WHAT YOU WILL DO →
Copy out the data below as written; omit any images.

RECORDS PROVIDED Block Start

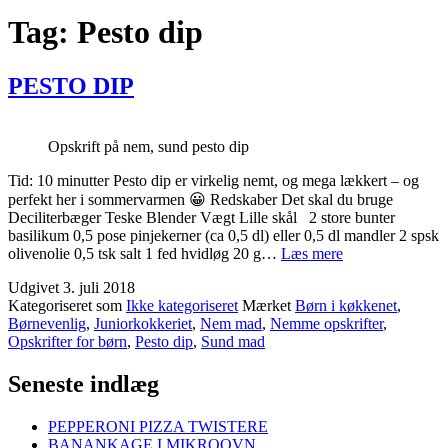
Tag:
Pesto dip
PESTO DIP
Opskrift på nem, sund pesto dip
Tid: 10 minutter Pesto dip er virkelig nemt, og mega lækkert – og
perfekt her i sommervarmen 😀 Redskaber Det skal du bruge
Deciliterbæger Teske Blender Vægt Lille skål 2 store bunter
basilikum 0,5 pose pinjekerner (ca 0,5 dl) eller 0,5 dl mandler 2 spsk
PESTO
olivenolie 0,5 tsk salt 1 fed hvidløg 20 g…
Læs mere
DIP
Udgivet
3. juli 2018
Kategoriseret som
Ikke kategoriseret
Mærket
Børn i køkkenet
,
Børnevenlig
,
Juniorkokkeriet
,
Nem mad
,
Nemme opskrifter
,
Opskrifter for børn
,
Pesto dip
,
Sund mad
Seneste indlæg
PEPPERONI PIZZA TWISTERE
BANANKAGE I MIKROOVN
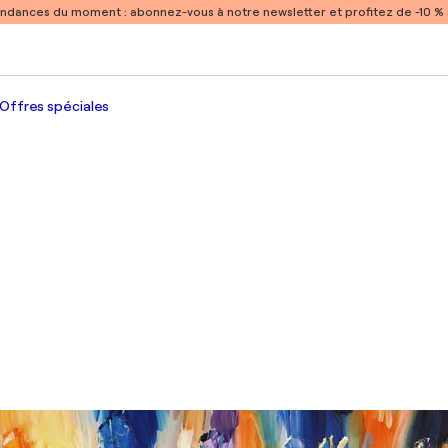
endances du moment :
abonnez-vous à notre newsletter et profitez de -10 
Offres spéciales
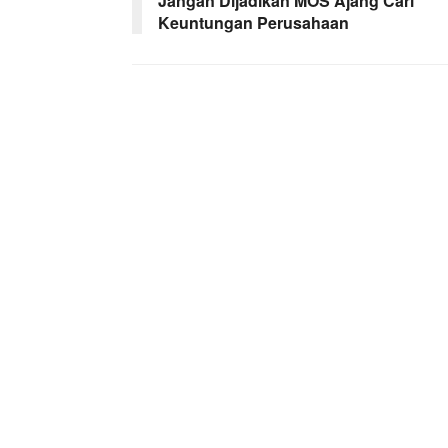
Jangan Dijadikan MOS Ajang Cari
Keuntungan Perusahaan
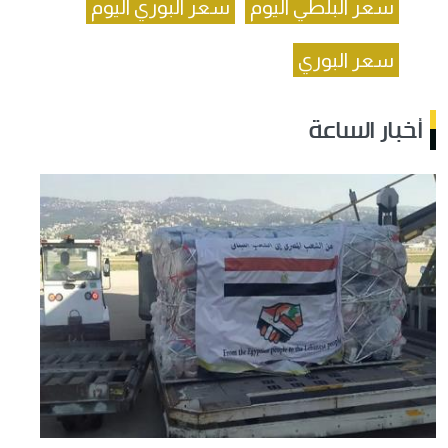
سعر البلطي اليوم
سعر البوري اليوم
سعر البوري
أخبار الساعة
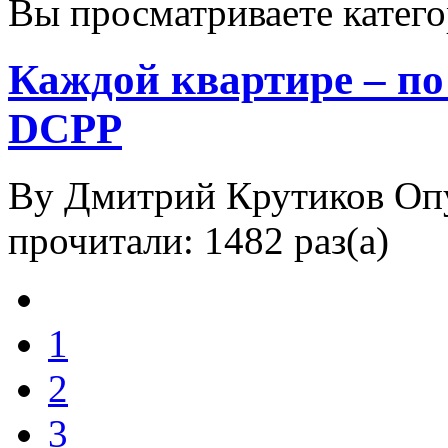
Вы просматриваете катег
Каждой квартире – по
DCPP
By Дмитрий Крутиков
Оп
прочитали: 1482 раз(а)
1
2
3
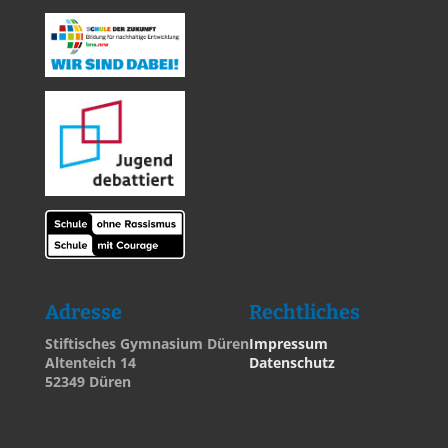
Adresse
Rechtliches
Stiftisches Gymnasium Düren
Impressum
Altenteich 14
Datenschutz
52349 Düren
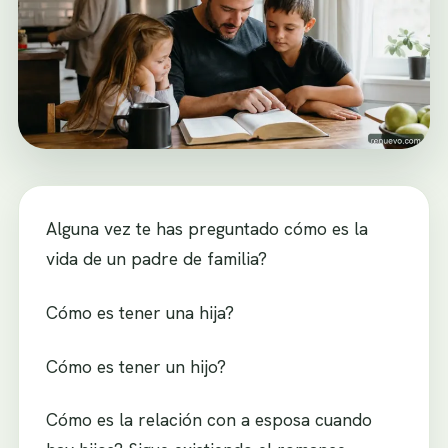
Alguna vez te has preguntado cómo es la
vida de un padre de familia?
Cómo es tener una hija?
Cómo es tener un hijo?
Cómo es la relación con a esposa cuando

RECORDS PROVIDED Block End

EXERCISE SOLUTION →
Tag:
Pesto dip
PESTO DIP
Opskrift på nem, sund pesto dip
Tid: 10 minutter Pesto dip er virkelig nemt, og mega lækkert – og
perfekt her i sommervarmen 😀 Redskaber Det skal du bruge
Deciliterbæger Teske Blender Vægt Lille skål 2 store bunter
basilikum 0,5 pose pinjekerner (ca 0,5 dl) eller 0,5 dl mandler 2 spsk
PESTO
olivenolie 0,5 tsk salt 1 fed hvidløg 20 g…
Læs mere
DIP
Udgivet
3. juli 2018
Kategoriseret som
Ikke kategoriseret
Mærket
Børn i køkkenet
,
Børnevenlig
,
Juniorkokkeriet
,
Nem mad
,
Nemme opskrifter
,
Opskrifter for børn
,
Pesto dip
,
Sund mad
Seneste indlæg
PEPPERONI PIZZA TWISTERE
BANANKAGE I MIKROOVN
endances du moment :
abonnez-vous à notre newsletter et profitez de -10 
Offres spéciales
Jangan Dijadikan MOS Ajang Cari
Keuntungan Perusahaan
سعر البلطي اليوم
سعر البوري اليوم
سعر البوري
أخبار الساعة
Вы просматриваете катег
Каждой квартире – по
DCPP
By Дмитрий Крутиков
Оп
прочитали: 1482 раз(а)
1
2
3
Adresse
Rechtliches
Stiftisches Gymnasium Düren
Impressum
Altenteich 14
Datenschutz
52349 Düren
Alguna vez te has preguntado cómo es la
vida de un padre de familia?
Cómo es tener una hija?
Cómo es tener un hijo?
Cómo es la relación con a esposa cuando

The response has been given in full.